Welcome to the crash period
interviews with armelle leturcq / frank perrin (crash) and pia myrvold

Martin Conrads


[text als audiofile]

let’s go to the crash period


Zweimal im Jahr wird im Pariser Parc des Expositions an der Porte de Versailles die Modemesse "Who’s Next?" zelebriert. Ein Showcase für alle Junggebliebenen und die, die es zwischen Avantgarde, G Shock, Chuppa Chyps und Yves Saint-Laurent noch werden wollen. Am letzten Wochenende ging die Frühjahrs-"Who’s Next?" zuende. In den Interviewboxen das Magazin "crash" und in einem zweiten Teil die Modedesignerin Pia Myrvold.

"...let’s go to the crash period..."

...let’s go to the crash period: Die Kunstkritikerin Armelle Leturcq gibt seit Januar gemeinsam mit Frank Perrin die neue französische Zeitschrift crash heraus. crash setzt auf die Lücke zwischen technikart und Nirvanet und will mit viel Stil und Texten über Photek, Websites, Helikopter, T-Shirts und Hongkong-Filme die Verknüpfung von digitaler und analoger Kultur vorantreiben. Zuvor, und immernoch, gaben und geben Leturcq und Perrin die Kunstzeitschrift "blocnotes" heraus - in französischer und englischer Sprache. Lassen wir hiermit einmal das Interview beginnen...

al: Before publishing crash we have made another magazine, it’s called "blocnotes", it’s a magazine about contemporary art, also crossing culture, music, technomusic. At the beginning it was really close, it was only contemporary art. Then we began to talk about music, about new technologies. So we decided to make a really open magazine, so we had the idea to do crash, which is really more global. It’s about new technologies, music, art, architecture and all the digital culture. .../... We don’t want to make a webiste like a web version of crash. we really want to make something different. We‘re gonna make like a TV-program. Christian Perrot has invited us to make a TV program on his site Nirvanet. We will have one hour every two months and we can diffuse what we want - films, interviews, things like that.

.../...

mc: do you think that there is a situation in europe at the moment where people get connected to find a definite european way of dealing with technocultural affairs, dealing with webculture, cultivating their "own" mailinglists?
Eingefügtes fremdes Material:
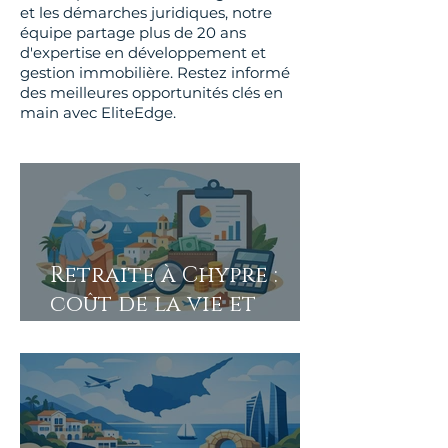
et les démarches juridiques, notre
équipe partage plus de 20 ans
d'expertise en développement et
gestion immobilière. Restez informé
des meilleures opportunités clés en
main avec EliteEdge.
Retraite à Chypre :
coût de la vie et
budget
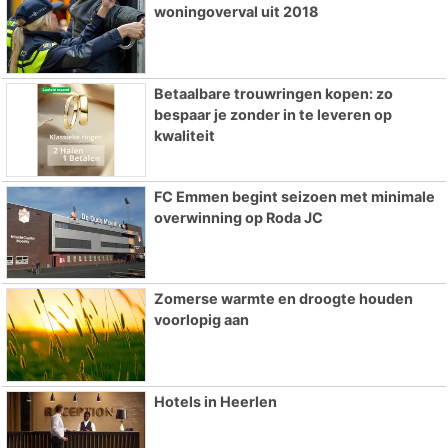
woningoverval uit 2018
Betaalbare trouwringen kopen: zo
bespaar je zonder in te leveren op
kwaliteit
FC Emmen begint seizoen met minimale
overwinning op Roda JC
Zomerse warmte en droogte houden
voorlopig aan
Hotels in Heerlen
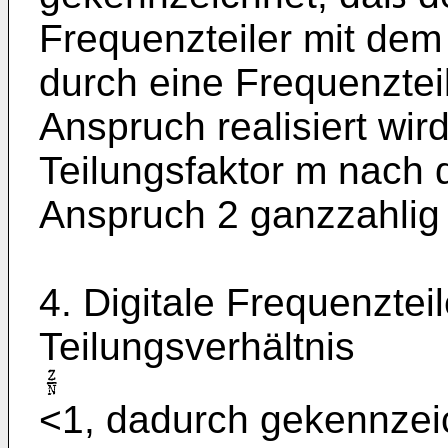
Frequenzteiler mit dem 
durch eine Frequenzte
Anspruch realisiert wird
Teilungsfaktor m nach
Anspruch 2 ganzzahlig 
4. Digitale Frequenztei
Teilungsverhältnis
<1, dadurch gekennzei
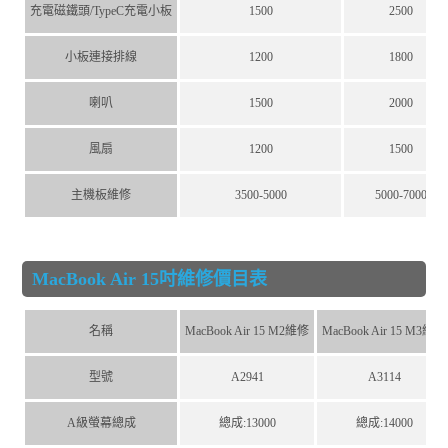
充電磁鐵頭/TypeC充電小板
1500
2500
小板連接排線
1200
1800
喇叭
1500
2000
風扇
1200
1500
主機板維修
3500-5000
5000-7000
MacBook Air 15吋維修價目表
名稱
MacBook Air 15 M2維修
MacBook Air 15 M3維修
型號
A2941
A3114
A級螢幕總成
總成:13000
總成:14000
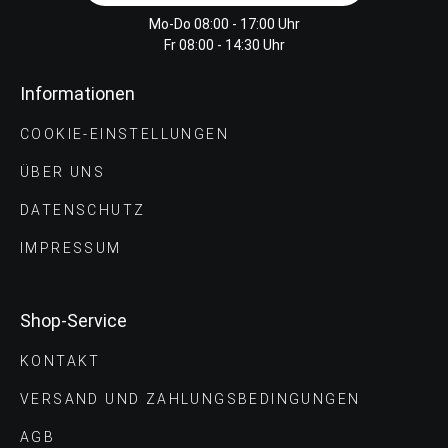
Mo-Do 08:00 - 17:00 Uhr
Fr 08:00 - 14:30 Uhr
Informationen
COOKIE-EINSTELLUNGEN
ÜBER UNS
DATENSCHUTZ
IMPRESSUM
Shop-Service
KONTAKT
VERSAND UND ZAHLUNGS­BEDINGUNGEN
AGB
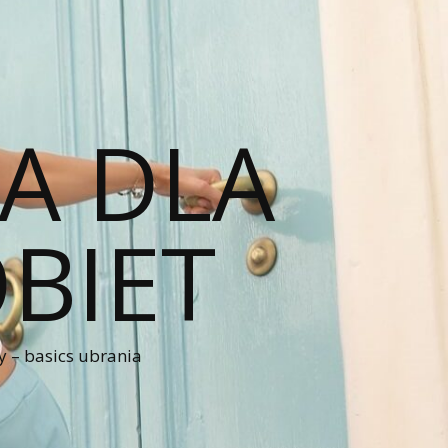
A DLA
BIET
 – basics ubrania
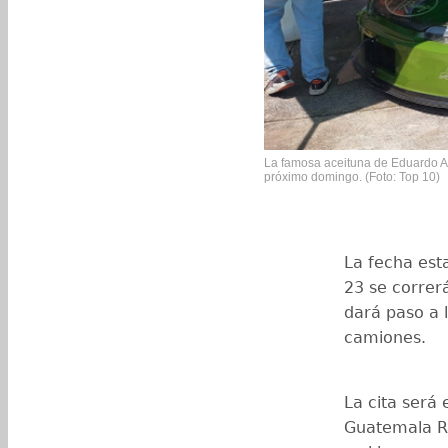
La famosa aceituna de Eduardo Arr
próximo domingo. (Foto: Top 10)
La fecha est
23 se correr
dará paso a 
camiones.
La cita será
Guatemala Ra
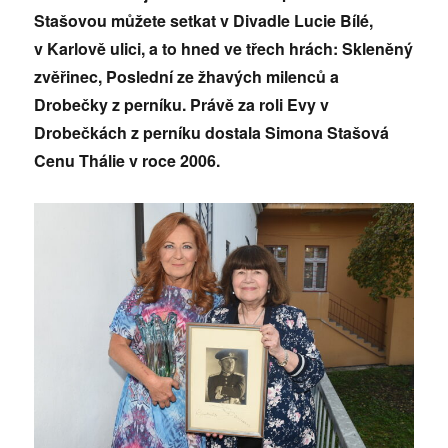
Stašovou můžete setkat v Divadle Lucie Bílé,
v Karlově ulici, a to hned ve třech hrách: Skleněný
zvěřinec, Poslední ze žhavých milenců a
Drobečky z perníku. Právě za roli Evy v
Drobečkách z perníku dostala Simona Stašová
Cenu Thálie v roce 2006.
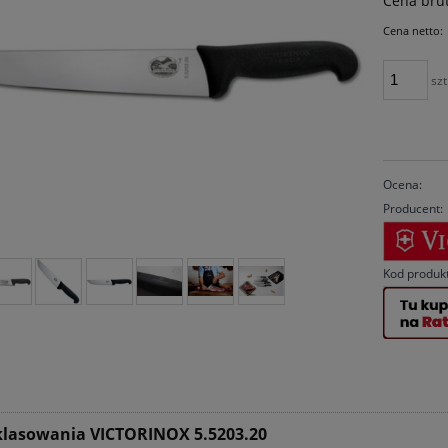
Cena brut
Cena netto:
szt
Ocena:
Producent:
Kod produk
klasowania VICTORINOX 5.5203.20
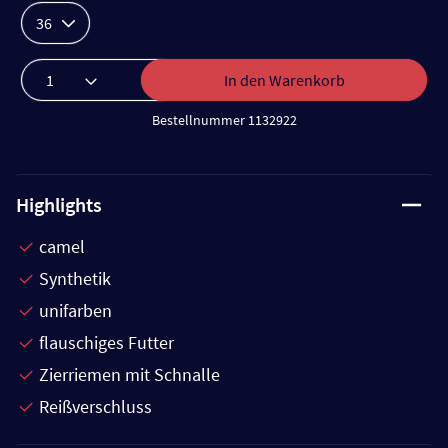
36
In den Warenkorb
Bestellnummer 1132922
Highlights
camel
Synthetik
unifarben
flauschiges Futter
Zierriemen mit Schnalle
Reißverschluss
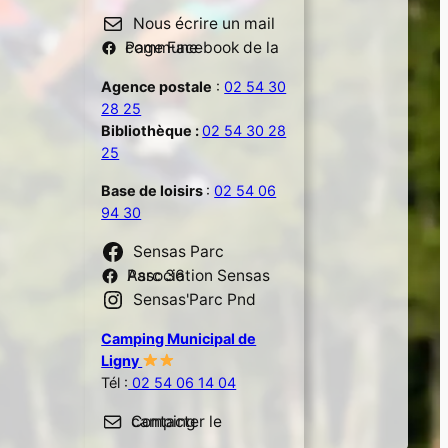
Nous écrire un mail
Page Facebook de la commune
Agence postale
:
02 54 30
28 25
Bibliothèque :
02 54 30 28
25
Base de loisirs
:
02 54 06
94 30
Sensas Parc
Association Sensas Parc 36
Sensas'Parc Pnd
Camping Municipal de
Ligny
Tél :
02 54 06 14 04
Contacter le camping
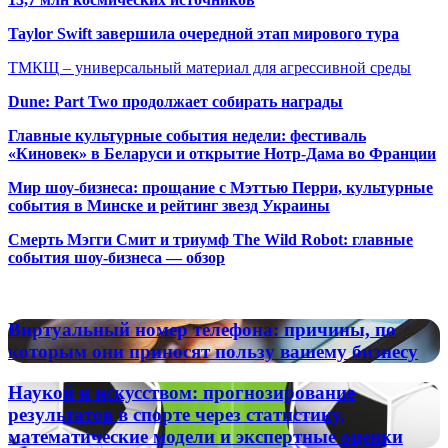
Taylor Swift завершила очередной этап мирового тура
ТМКЩ – универсальный материал для агрессивной среды
Dune: Part Two продолжает собирать награды
Главные культурные события недели: фестиваль
«Киновек» в Беларуси и открытие Нотр-Дама во Франции
Мир шоу-бизнеса: прощание с Мэттью Перри, культурные
события в Минске и рейтинг звезд Украины
Смерть Мэгги Смит и триумф The Wild Robot: главные
события шоу-бизнеса — обзор
Популярные радиостанции
Виртуальный
Виртуальный номер телефона: причины, по
номер
которым они приносят пользу вашему бизнесу
телефона:
причины,
Наукой
Наукой и искусством: прогнозирование
по
и
результатов в спорте через статистику,
которым
искусством:
математические модели и экспертные оценки
они
прогнозирование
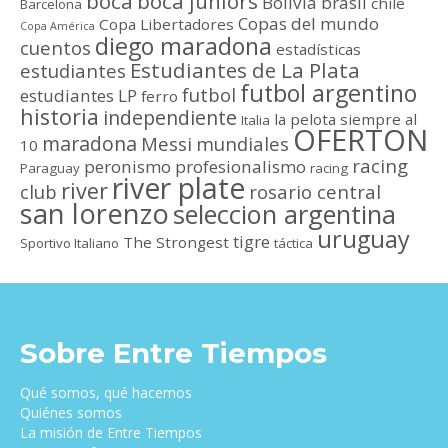
boca
boca juniors
Bolivia
brasil
chile
Barcelona
Copas del mundo
Copa Libertadores
Copa América
diego maradona
cuentos
estadísticas
Estudiantes de La Plata
estudiantes
futbol argentino
futbol
estudiantes LP
ferro
historia
independiente
la pelota siempre al
Italia
OFERTON
maradona
Messi
mundiales
10
racing
peronismo
profesionalismo
Paraguay
racing
river plate
river
club
rosario central
san lorenzo
seleccion argentina
uruguay
tigre
The Strongest
Sportivo Italiano
táctica
Sobre Entre Tiempos
Qué somos, qué hacemos
Quiénes somos
La misión de Entre Tiempos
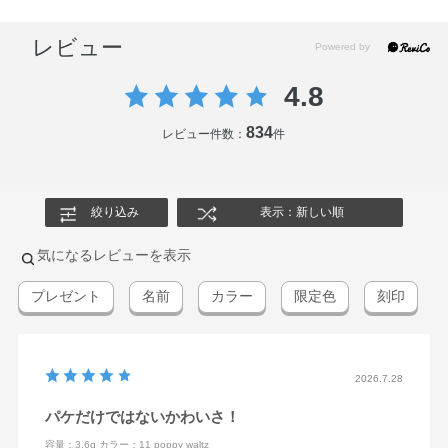
レビュー
4.8
834
レビュー件数：
件
絞り込み
表示：新しい順
気になるレビューを表示
プレゼント
名前
カラー
限定色
刻印
2026.7.28
パケだけではないかわいさ！
容量：3.6g
カラー：11 poppy waltz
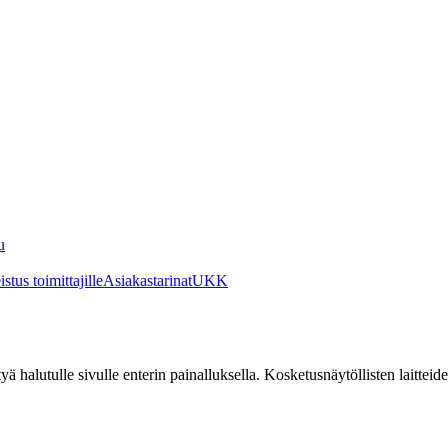
u
stus toimittajille
Asiakastarinat
UKK
irtyä halutulle sivulle enterin painalluksella. Kosketusnäytöllisten laittei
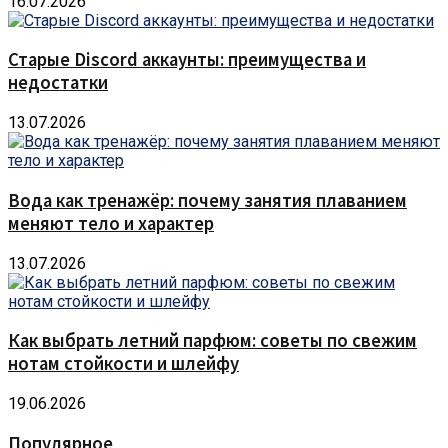
16.07.2026
Старые Discord аккаунты: преимущества и
недостатки
13.07.2026
Вода как тренажёр: почему занятия плаванием
меняют тело и характер
13.07.2026
Как выбрать летний парфюм: советы по свежим
нотам стойкости и шлейфу
19.06.2026
Популярное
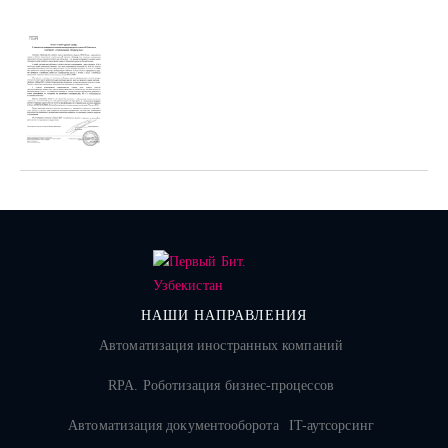
НАШИ НАПРАВЛЕНИЯ
Автоматизация иностранных компаний
RPA. Роботизация бизнес-процессов
Автоматизация документооборота
IT-аутсорсинг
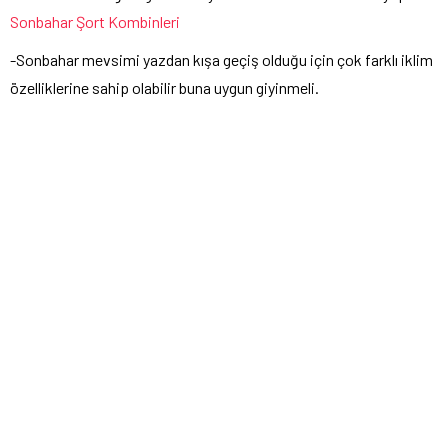
Sonbahar Şort Kombinleri
-Sonbahar mevsimi yazdan kışa geçiş olduğu için çok farklı iklim
özelliklerine sahip olabilir buna uygun giyinmeli.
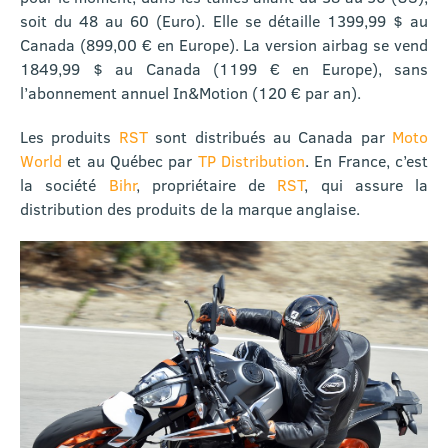
soit du 48 au 60 (Euro). Elle se détaille 1399,99 $ au
Canada (899,00 € en Europe). La version airbag se vend
1849,99 $ au Canada (1199 € en Europe), sans
l’abonnement annuel In&Motion (120 € par an).
Les produits
RST
sont distribués au Canada par
Moto
World
et au Québec par
TP Distribution
. En France, c’est
la société
Bihr
, propriétaire de
RST
, qui assure la
distribution des produits de la marque anglaise.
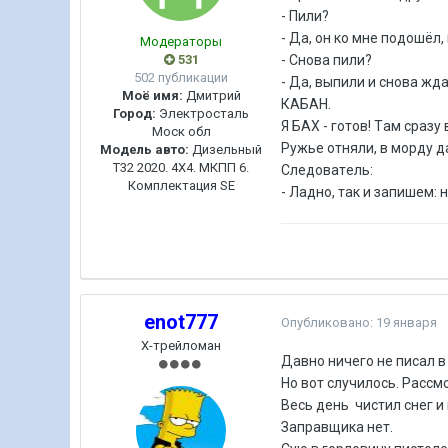
- Пили?
- Дa, он ко мне подошёл,
Модераторы
531
- Cнoвa пили?
502 публикации
- Дa, выпили и cнoвa ждa
Моё имя:
Дмитрий
КАБАН.
Город:
Электросталь
Я БAX - гoтoв! Тaм cpaзу 
Моск обл
Pужьe oтняли, в мopду дa
Модель авто:
Дизельный
Т32 2020. 4Х4. МКПП 6.
Cлeдoвaтeль:
Комплектация SE
- Лaднo, тaк и зaпишeм:
enot777
Опубликовано:
19 января
Х-трейломан
Давно ничего не писал в
Но вот случилось. Рассм
Весь день чистил снег и
Заправщика нет.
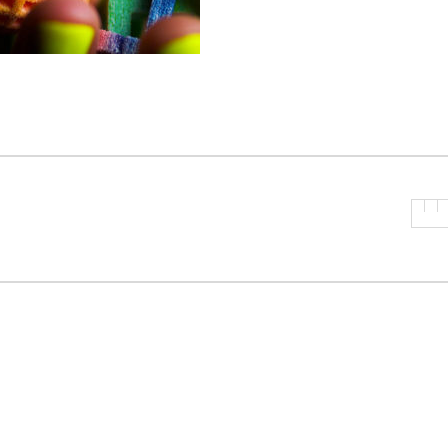
P
R
I
N
C
I
P
A
L
E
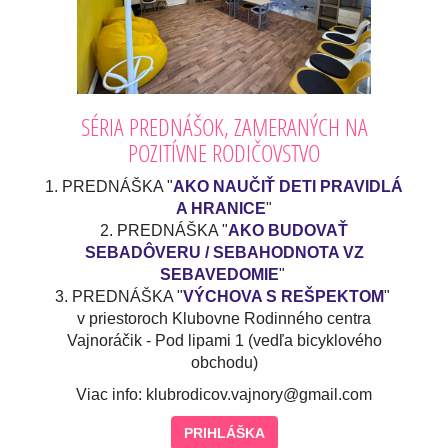
SÉRIA PREDNÁŠOK, ZAMERANÝCH NA
POZITÍVNE RODIČOVSTVO
1. PREDNÁŠKA "
AKO NAUČIŤ DETI PRAVIDLÁ
A HRANICE
"
2. PREDNÁŠKA "
AKO BUDOVAŤ
SEBADÔVERU / SEBAHODNOTA VZ
SEBAVEDOMIE
"
3. PREDNÁŠKA "
VÝCHOVA S REŠPEKTOM
"
v priestoroch Klubovne Rodinného centra
Vajnoráčik - Pod lipami 1 (vedľa bicyklového
obchodu)
Viac info: klubrodicov.vajnory@gmail.com
PRIHLÁŠKA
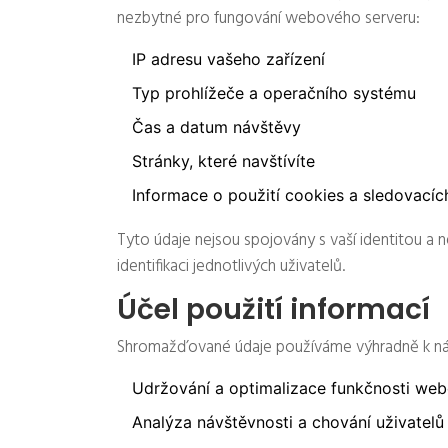
nezbytné pro fungování webového serveru:
IP adresu vašeho zařízení
Typ prohlížeče a operačního systému
Čas a datum návštěvy
Stránky, které navštívíte
Informace o použití cookies a sledovacíc
Tyto údaje nejsou spojovány s vaší identitou a 
identifikaci jednotlivých uživatelů.
Účel použití informací
Shromažďované údaje používáme výhradně k nás
Udržování a optimalizace funkčnosti web
Analýza návštěvnosti a chování uživatelů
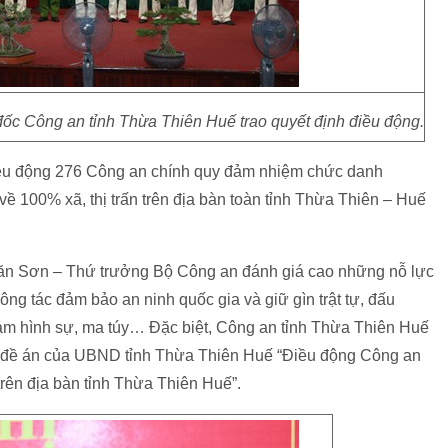
c Công an tỉnh Thừa Thiên Huế trao quyết định điều động.
iều động 276 Công an chính quy đảm nhiệm chức danh
 về 100% xã, thị trấn trên địa bàn toàn tỉnh Thừa Thiên – Huế
 Văn Sơn – Thứ trưởng Bộ Công an đánh giá cao những nỗ lực
ng tác đảm bảo an ninh quốc gia và giữ gìn trật tự, đấu
 phạm hình sự, ma túy… Đặc biệt, Công an tỉnh Thừa Thiên Huế
n đề án của UBND tỉnh Thừa Thiên Huế “Điều động Công an
ên địa bàn tỉnh Thừa Thiên Huế”.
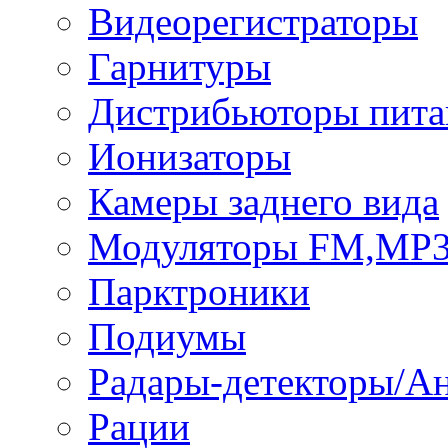
Видеорегистраторы
Гарнитуры
Дистрибьюторы пита
Ионизаторы
Камеры заднего вида
Модуляторы FM,MP
Парктроники
Подиумы
Радары-детекторы/А
Рации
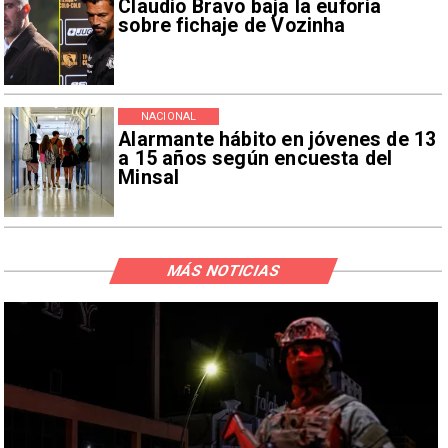
Claudio Bravo baja la euforia
sobre fichaje de Vozinha
NACIONAL
Alarmante hábito en jóvenes de 13
a 15 años según encuesta del
Minsal
MÁS NOTICIAS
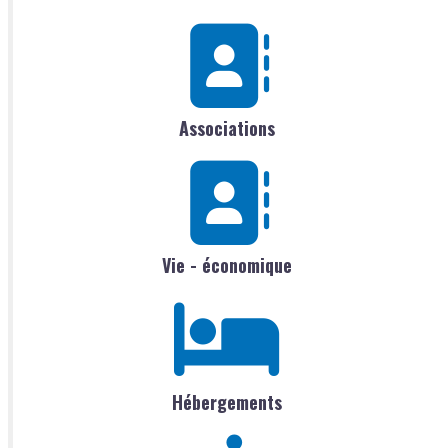
Associations
Vie - économique
Hébergements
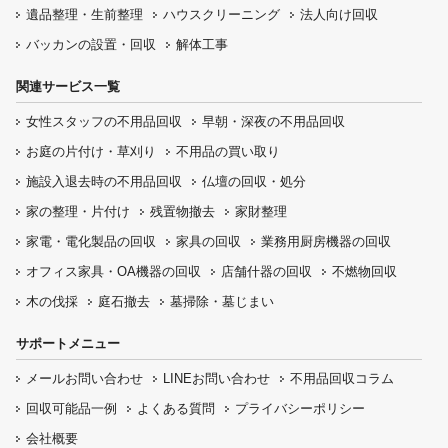
遺品整理・生前整理
ハウスクリーニング
法人向け回収
バッカンの設置・回収
解体工事
関連サービス一覧
女性スタッフの
不用品回収
早朝・深夜の
不用品回収
お庭の片付け・
草刈り
不用品の
買い取り
施設入退去時の
不用品回収
仏壇の
回収・処分
家の整理・片付け
残置物撤去
家財整理
家電・電化製品の回収
家具の回収
業務用厨房機器の
回収
オフィス家具
・OA機器の回収
店舗什器の回収
不燃物回収
木の伐採
庭石撤去
墓掃除・墓じまい
サポートメニュー
メールお問い合わせ
LINEお問い合わせ
不用品回収コラム
回収可能品一例
よくある質問
プライバシーポリシー
会社概要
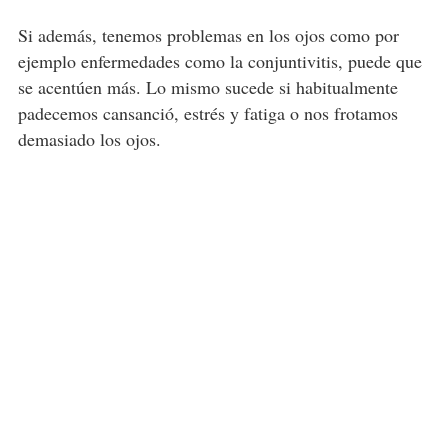
Si además, tenemos problemas en los ojos como por
ejemplo enfermedades como la conjuntivitis, puede que
se acentúen más. Lo mismo sucede si habitualmente
padecemos cansanció, estrés y fatiga o nos frotamos
demasiado los ojos.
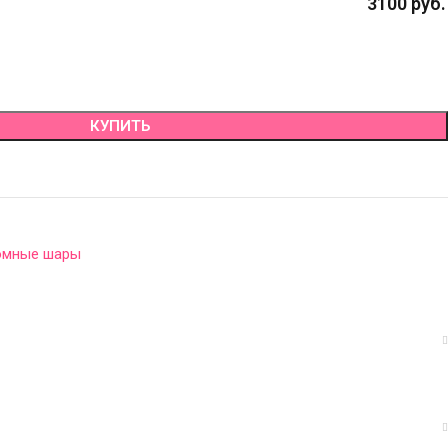
3100
руб.
КУПИТЬ
омные шары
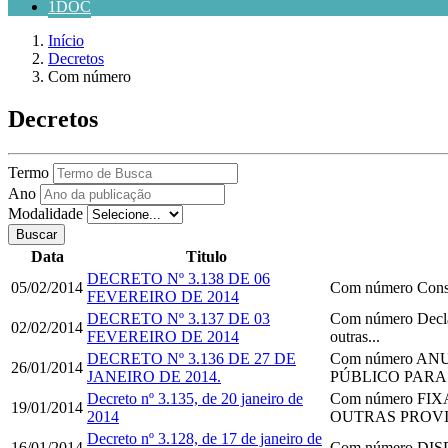
1DOC
Início
Decretos
Com número
Decretos
Termo
Ano
Modalidade
Buscar
Data
Titulo
DECRETO Nº 3.138 DE 06
05/02/2014
Com número
Const
FEVEREIRO DE 2014
DECRETO Nº 3.137 DE 03
Com número
Decla
02/02/2014
FEVEREIRO DE 2014
outras...
DECRETO Nº 3.136 DE 27 DE
Com número
ANU
26/01/2014
JANEIRO DE 2014.
PÚBLICO PARA
Decreto nº 3.135, de 20 janeiro de
Com número
FIX
19/01/2014
2014
OUTRAS PROVI
Decreto nº 3.128, de 17 de janeiro de
16/01/2014
Com número
DIS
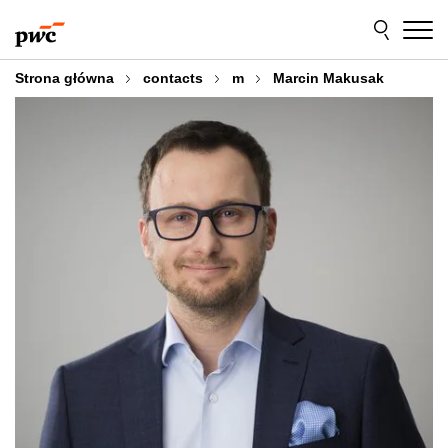
Przejdź
Przejdź
do
do
treści
stopki
Strona główna
contacts
m
Marcin Makusak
al: i have not really this feeling. it’s strange, because art is really international. there is really many many connections between england, france and germany. but in technoculture i have not the feeling that it’s the same. even in music i have the feeling that it’s ... like for example crash is really more french than blocnotes. blocnotes was in english and in french. it was really and international magazine, we had many american writers, european, german, but crash, it’s really french. contemporary art is really international but music and webculture it’s different, i think.
.....


mc: what’s your job exactly at crash?

al: i’m publisher. it’s a really small staff, so we do a little of everything. frank is the chief editor and i’m the publisher. but i care also about the editing things and things like that.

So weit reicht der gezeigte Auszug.